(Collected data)
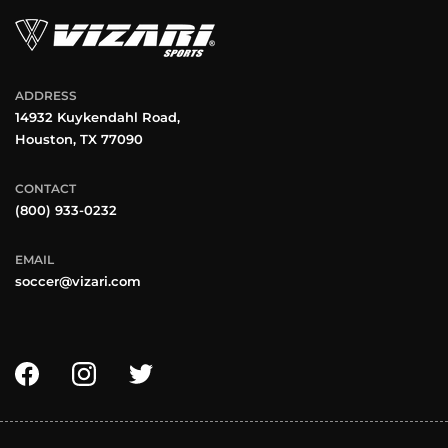
ADDRESS
14932 Kuykendahl Road,
Houston, TX 77090
CONTACT
(800) 933-0232
EMAIL
soccer@vizari.com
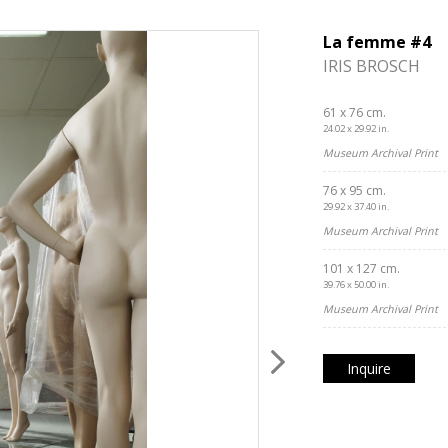
La femme #4
IRIS BROSCH
61 x 76 cm.
24.02 x 29.92 in.
Museum Archival Print
76 x 95 cm.
29.92 x 37.40 in.
Museum Archival Print
101 x 127 cm.
39.76 x 50.00 in.
Museum Archival Print
Inquire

EXERCISE DESCRIPTION>
Restate the data word for word, minus any images.

EXERCISE ANSWER>
ADDRESS
14932 Kuykendahl Road,
Houston, TX 77090
CONTACT
(800) 933-0232
EMAIL
soccer@vizari.com
La femme #4
IRIS BROSCH
61 x 76 cm.
24.02 x 29.92 in.
Museum Archival Print
76 x 95 cm.
29.92 x 37.40 in.
Museum Archival Print
101 x 127 cm.
39.76 x 50.00 in.
Museum Archival Print
Inquire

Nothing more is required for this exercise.